Очухиваюсь только тогда, когда Виви, давя чуть сильнее, прижимается губами к подушечке моего большого пальца, запечатлевая на нем влажный поцелуй.
Вырываю руку из его хватки, и он не препятствует мне в этом.
‒ Угостился? ‒ как ни старалась расхрабриться, а голос все равно звучит сдавленно.
Вместо ответа Виви облизывает левый уголок своих губ ‒ не демонстративно, однако чтобы я, бесспорно, заметила.
‒ Сладости на сегодня закончились! ‒ плюхаюсь на кровать и, извернувшись змеей, укутываюсь в одеяло с головой.
«На сегодня…»
Эхо тихого голоса Виви звучит в голове до тех пор, пока разум милостиво не позволяет мне провалиться в сон.

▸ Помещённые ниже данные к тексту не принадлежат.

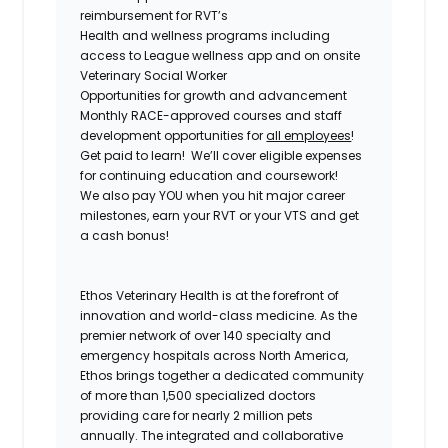
reimbursement for RVT’s
Health and wellness programs including
access to League wellness app and on onsite
Veterinary Social Worker
Opportunities for growth and advancement
Monthly RACE-approved courses and staff
development opportunities for
all employees
!
Get paid to learn! We’ll cover eligible expenses
for continuing education and coursework!
We also pay YOU when you hit major career
milestones, earn your RVT or your VTS and get
a cash bonus!
Ethos Veterinary Health is at the forefront of
innovation and world-class medicine. As the
premier network of over 140 specialty and
emergency hospitals across North America,
Ethos brings together a dedicated community
of more than 1,500 specialized doctors
providing care for nearly 2 million pets
annually. The integrated and collaborative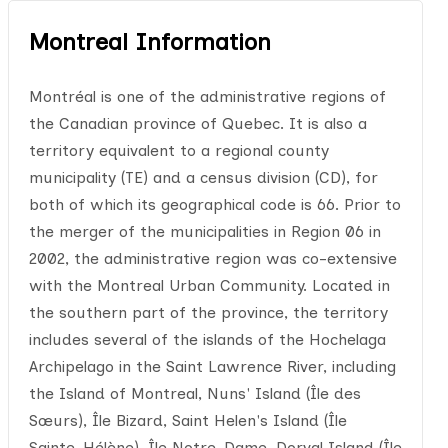
Montreal Information
Montréal is one of the administrative regions of
the Canadian province of Quebec. It is also a
territory equivalent to a regional county
municipality (TE) and a census division (CD), for
both of which its geographical code is 66. Prior to
the merger of the municipalities in Region 06 in
2002, the administrative region was co-extensive
with the Montreal Urban Community. Located in
the southern part of the province, the territory
includes several of the islands of the Hochelaga
Archipelago in the Saint Lawrence River, including
the Island of Montreal, Nuns' Island (Île des
Sœurs), Île Bizard, Saint Helen's Island (Île
Sainte-Hélène), Île Notre-Dame, Dorval Island (Île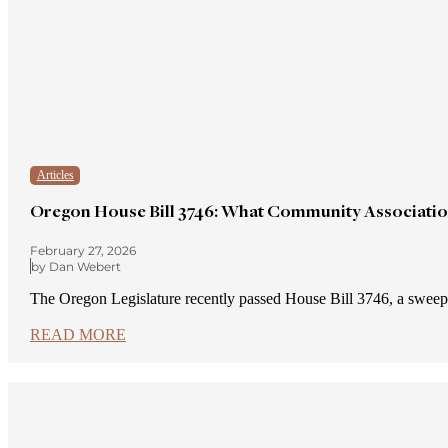
Articles
Oregon House Bill 3746: What Community Associati
February 27, 2026
by Dan Webert
The Oregon Legislature recently passed House Bill 3746, a sw
READ MORE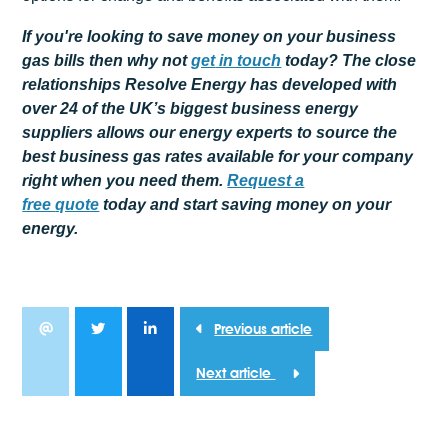
If you're looking to save money on your business
gas bills then why not
get
in touch
today? The close
relationships Resolve Energy has developed with
over 24 of the UK’s biggest business energy
suppliers allows our energy experts to source the
best business gas rates available for your company
right when you need them.
Request a
free
quote
today and start saving money on your
energy.
Previous article
Next article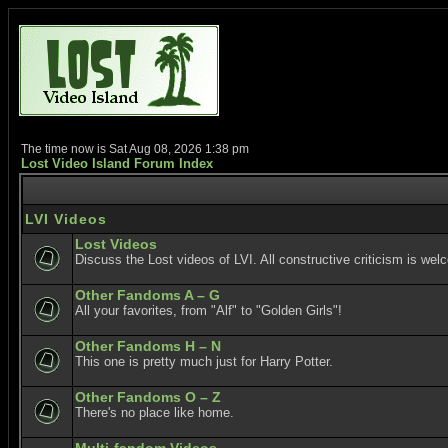
The time now is Sat Aug 08, 2026 1:38 pm
Lost Video Island Forum Index
LVI Videos
Lost Videos
Discuss the Lost videos of LVI. All constructive criticism is wel
Other Fandoms A – G
All your favorites, from "Alf" to "Golden Girls"!
Other Fandoms H – N
This one is pretty much just for Harry Potter.
Other Fandoms O – Z
There's no place like home.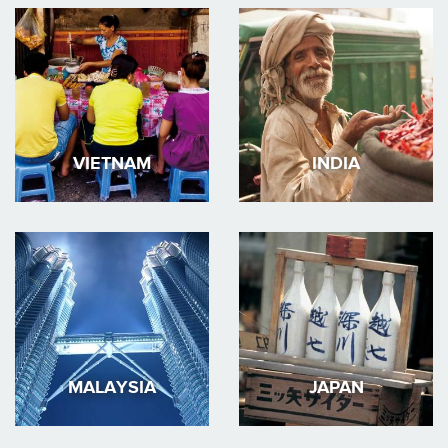
VIETNAM
INDIA
MALAYSIA
JAPAN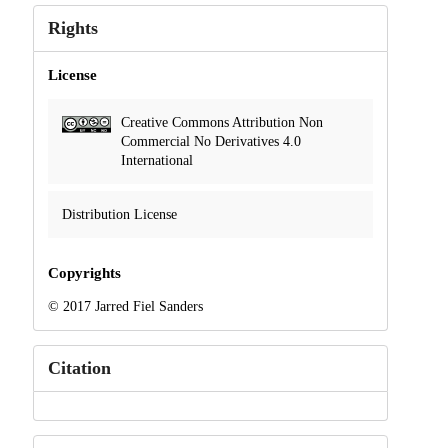
Rights
License
Creative Commons Attribution Non
Commercial No Derivatives 4.0
International
Distribution License
Copyrights
© 2017 Jarred Fiel Sanders
Citation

Глава 21. Предрешенный рассвет
Далекое вчера
Отстранено вглядываюсь в сверкающую речную поверхность. Загрязнение в ней давно превысило все возможные нормы существования жизни. В бурном потоке вьются мглистые густые завихрения, блестящие маслянистые пятна волнообразно танцуют, подстраиваясь под водное течение, о камни разбиваются зеленоватые пузыри, а в некоторых местах сумасшедшее бурление удерживают внутри матовые куски, похожие на растянутую грязевую пленку.
‒ Идем же, солнышко.
Четыреста пятая берет меня за руку и, мнительно оглядываясь, ведет вверх по заросшей тропинке. Мы останавливаемся около разрушенного моста и заброшенного шлюза. Из черной пасти в стене, состоящей из беспорядочно наваленных камней, рвется наружу водопад, похожий на разбавленную смесь из чьих-то раздавленных внутренностей.

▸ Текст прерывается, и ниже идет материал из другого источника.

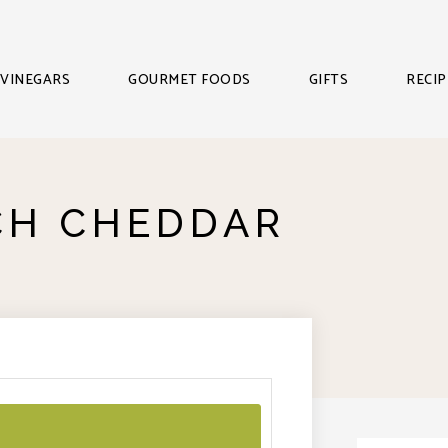
VINEGARS
GOURMET FOODS
GIFTS
RECIP
CH CHEDDAR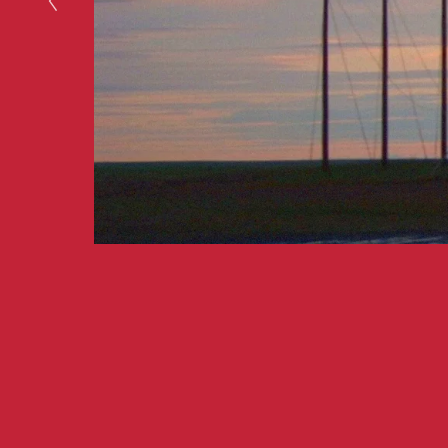
A film by writer-dire
Ambs
. Original score 
WATCH NOW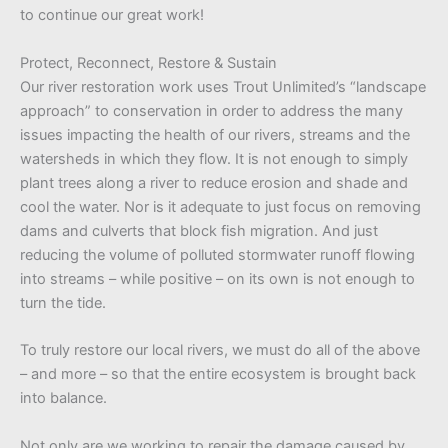
to continue our great work!
Protect, Reconnect, Restore & Sustain
Our river restoration work uses Trout Unlimited’s “landscape
approach” to conservation in order to address the many
issues impacting the health of our rivers, streams and the
watersheds in which they flow. It is not enough to simply
plant trees along a river to reduce erosion and shade and
cool the water. Nor is it adequate to just focus on removing
dams and culverts that block fish migration. And just
reducing the volume of polluted stormwater runoff flowing
into streams – while positive – on its own is not enough to
turn the tide.
To truly restore our local rivers, we must do all of the above
– and more – so that the entire ecosystem is brought back
into balance.
Not only are we working to repair the damage caused by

Неподалеку располагается и хижина Шрамника – нелепая конструкция из погнутых и соединенных между собой контейнеров. Кое-где поблескивает металл, но в основном роль своеобразных украшательств играет ржавчина.
‒ Сюда.
Четыреста пятая опускается на корточки возле кривых ступеней хижины. Двести тринадцатый тоже здесь, сидит, скрючившись, у двери, почесывает крестообразный шрам, заменяющий ему левый глаз, и равнодушно наблюдает за копошащейся у его крыльца девушкой.

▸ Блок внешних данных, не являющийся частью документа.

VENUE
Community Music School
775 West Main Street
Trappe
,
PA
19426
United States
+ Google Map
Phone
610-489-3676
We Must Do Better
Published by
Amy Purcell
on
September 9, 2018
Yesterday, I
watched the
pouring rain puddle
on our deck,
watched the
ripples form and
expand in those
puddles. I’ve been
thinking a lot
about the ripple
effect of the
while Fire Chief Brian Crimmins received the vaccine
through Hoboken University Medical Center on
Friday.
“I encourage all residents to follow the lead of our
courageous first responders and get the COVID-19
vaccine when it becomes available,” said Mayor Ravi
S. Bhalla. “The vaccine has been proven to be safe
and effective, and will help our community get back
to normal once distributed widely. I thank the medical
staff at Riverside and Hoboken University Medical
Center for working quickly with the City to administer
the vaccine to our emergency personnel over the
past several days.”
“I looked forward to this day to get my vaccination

Плюхаюсь в примятую траву, жмусь к боку Четыреста пятой и с любопытством таращусь на ее правый кулак. Там запрятано нечто таинственное, и мне не терпится разгадать загадку. Улыбнувшись, она подносит руку поближе к моему лицу и разжимает пальцы.
‒ Монетонька, ‒ говорю я, невольно засматриваясь на чистую блестящую поверхность предмета, его ребристый бок и выпуклости цифр. Наверное, Четыреста пятая получила ее от того сморщенного дядьки в бархатном пиджаке, с которым провела сегодня в комнате почти два с половиной часа.
‒ Твоя. – Голос Четыреста пятой чуть дрожит, но в интонациях держится твердость.
‒ Моя? – недоуменно переспрашиваю я.
‒ Монетка будет защитной, ‒ объясняет девушка. Показав мне кусочек плотного тряпья с торчащими нитями, она принимается с крайней сосредоточенностью заворачивать в него монету. – Такие в Высотном Городе покрывают дополнительным слоем для сохранения прочности на длительный срок. Может проваляться долгое время в самых отвратительных условиях, и поверхность все равно останется нетронутой. Оставлю ее здесь. Для тебя.